En 2026, parler des métiers du jeu vidéo en France sans parler d’emploi, ce serait comme tester un Soulslike sans regarder la barre d’endurance : on peut, mais on rate l’essentiel. Le nouveau volet “métiers” de l’Observatoire de l’emploi du jeu vidéo de l’AFJV (basé sur l’analyse des offres publiées en 2025) dessine un retournement net : 799 annonces en 2025, contre 1 177 en 2024 et 1 914 en 2023, après un pic à 2 716 en 2022. En trois ans, la chute est brutale (-71% entre 2022 et 2025) et, avec elle, une conséquence mécanique : la concurrence explose, avec une moyenne d’environ 80+ candidatures par offre, et des métiers créatifs où la tension devient franchement musclée (jusqu’à 117 candidats par annonce en infographie). La question n’est donc plus seulement “quels métiers recrutent ?”, mais “comment se transforme le marché quand tout le monde recrute moins, partout et en même temps ?”.

 

Le signal faible devenu sirène: ce que dit l’Observatoire AFJV 2026

Une photo du marché basée sur les offres 2025: ce que mesure (et ne mesure pas) l’étude

L’AFJV ne prétend pas lire l’âme des studios au marc de café : l’Observatoire s’appuie sur les annonces d’emploi et de stage diffusées via son portail, en ne comptant que les postes basés en France. C’est important, parce que ça donne un indicateur solide pour comparer des tendances, mais pas un recensement exhaustif de tous les recrutements (certains postes passent par cooptation, réseaux, cabinets, ou des canaux internes). Malgré cette prudence méthodologique, la série est suffisamment longue pour rendre la tendance difficile à ignorer : 2 598 annonces en 2021, 2 716 en 2022 (sommet), puis 1 914 (2023), 1 177 (2024), et 799 (2025). Autrement dit, même en tenant compte des limites inhérentes à un comptage “par annonces”, on observe une contraction qui ressemble moins à un simple “ajustement” qu’à une bascule de cycle.

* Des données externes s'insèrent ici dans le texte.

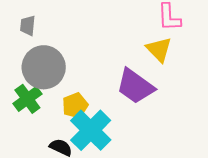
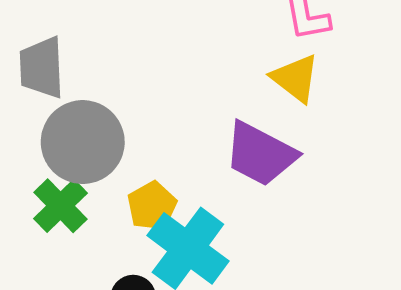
gray trapezoid: (28, 26) -> (42, 67), size x1.6

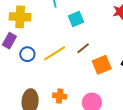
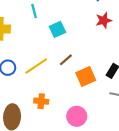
orange cross: (60, 96) -> (41, 101), moved

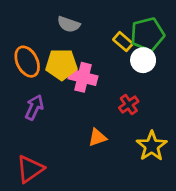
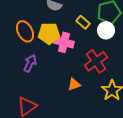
yellow rectangle: (123, 42) -> (83, 22), moved
red cross: (129, 105) -> (96, 61), size x1.6

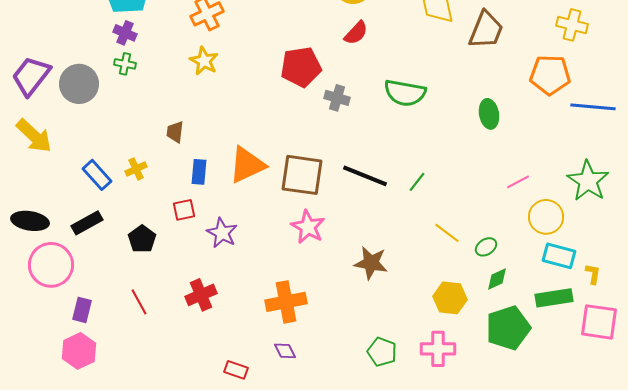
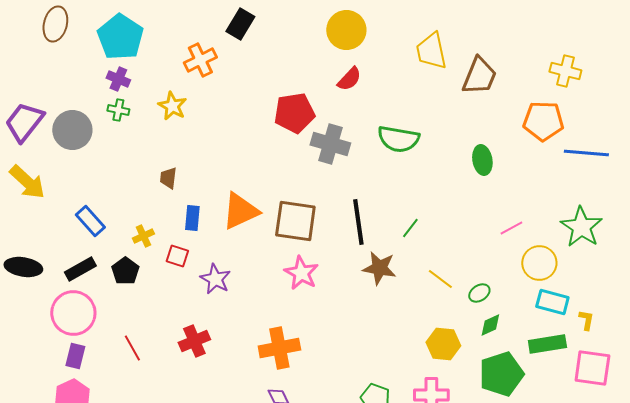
yellow star: (204, 61) -> (172, 106), moved
gray cross: (337, 98) -> (330, 144), size x1.5
yellow cross: (136, 169) -> (143, 236), moved
black line: (365, 176) -> (358, 222), turned 60
red square: (184, 210) -> (177, 256), turned 30
black pentagon: (142, 239) -> (125, 271), moved
brown star: (371, 263) -> (379, 268), moved
pink circle: (51, 265) -> (73, 313), moved

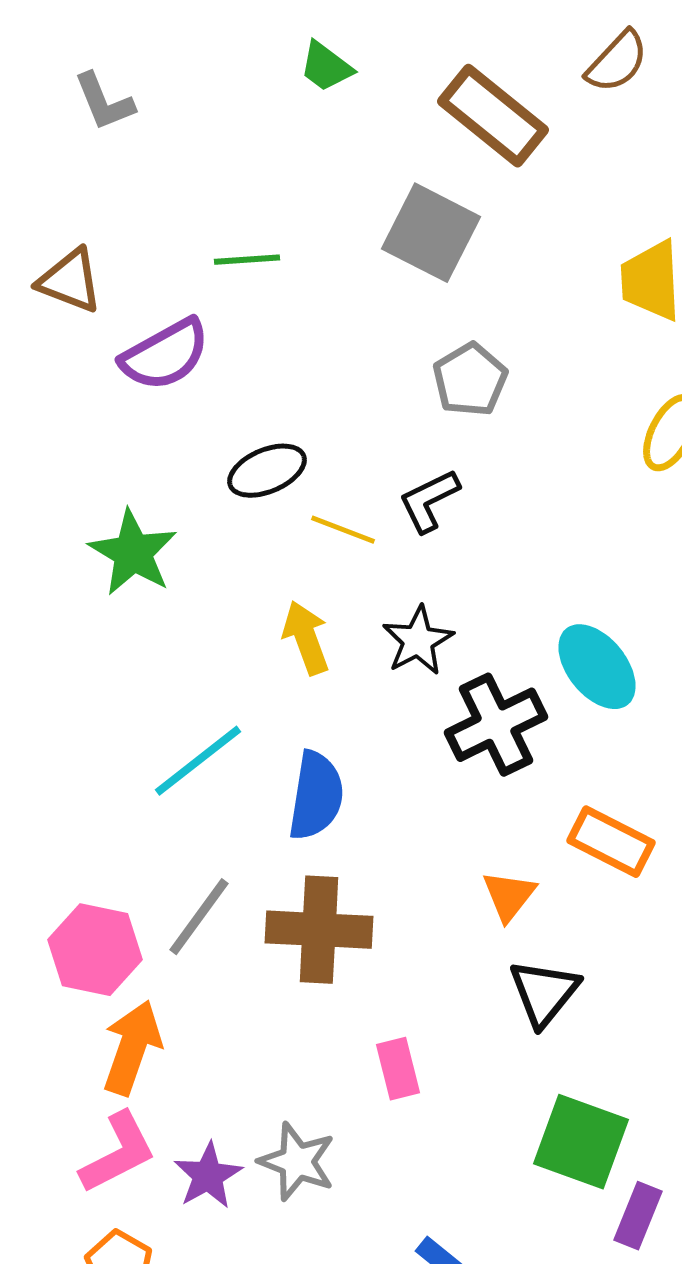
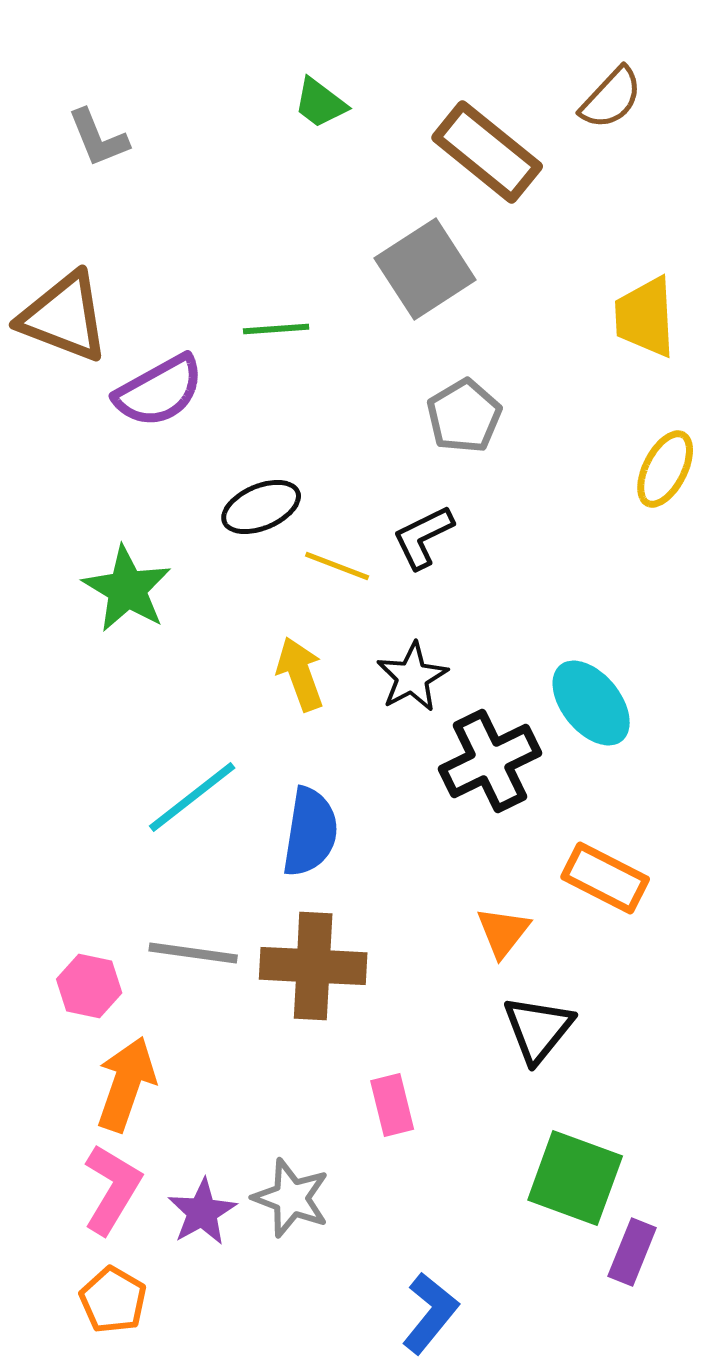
gray square: (431, 233) -> (425, 269), turned 30
green line: (247, 260) -> (276, 329), moved
brown triangle: (70, 281) -> (64, 317), size x1.4
gray line: (199, 917) -> (193, 953), turned 62
pink hexagon: (95, 950) -> (89, 986), size x0.7
pink L-shape: (118, 1153) -> (112, 1189), turned -32

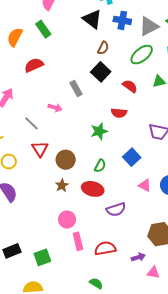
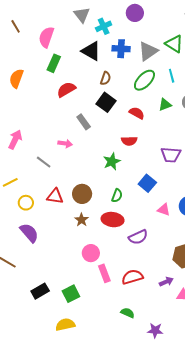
green rectangle: (43, 29) -> (54, 63), moved, turned 66
red semicircle: (34, 65) -> (66, 90), moved
red triangle: (40, 149) -> (55, 196), moved, turned -42

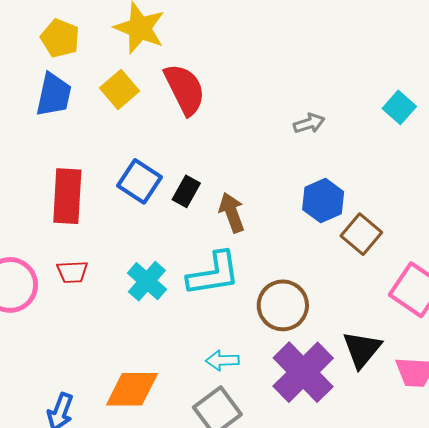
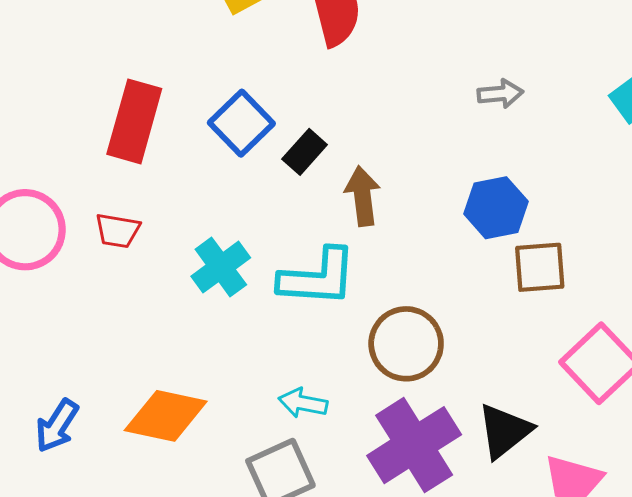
brown square: (361, 234) -> (540, 267), turned 33

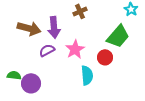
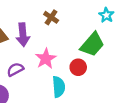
brown cross: (80, 11) -> (51, 17), turned -32
purple semicircle: (47, 50) -> (15, 69), moved

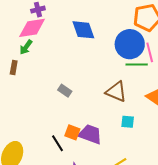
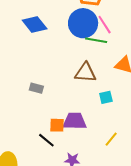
green line: (137, 64) -> (96, 40), turned 30

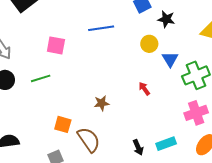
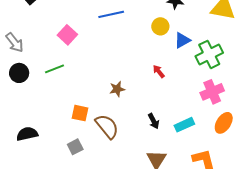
pink square: (56, 45) -> (67, 35), turned 36
blue triangle: (170, 59) -> (182, 40), turned 36
black arrow: (138, 147) -> (154, 121), moved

Ce point est crucial pour comprendre 2026 : le jeu vidéo français n’est pas en train de “réorganiser deux équipes”, il est en train de réduire l’ouverture de postes sur une large base. Et quand le nombre d’offres se contracte à ce niveau, les signaux secondaires (types de contrats, volume de candidatures, nature des profils recherchés) deviennent des indices de stress structurel : on voit ce que les studios sont prêts à engager à long terme, et ce qu’ils préfèrent garder flexible.

Rupture après la croissance: pourquoi la contraction ressemble à une crise “systémique”

Le chiffre qui claque comme un crit : -71% entre 2022 et 2025. Si la baisse avait touché seulement certains métiers, on pourrait parler de déplacement de besoins (par exemple un passage “moins de QA interne, plus d’externalisation” ou “moins d’artistes, plus de tech”). Mais l’Observatoire souligne que la montée de la concurrence et la baisse des ouvertures concernent l’ensemble des métiers, ce qui ressemble davantage à un ralentissement généralisé : budgets plus prudents, projets décalés, annulations, et, mécaniquement, moins de “nouveaux sièges” à pourvoir.

“Il est important de souligner que cette hausse concerne tous les métiers, sans exception, confirmant que la crise est systémique et non ciblée…”
AFJV, Observatoire de l’emploi (édition 2026, volet métiers)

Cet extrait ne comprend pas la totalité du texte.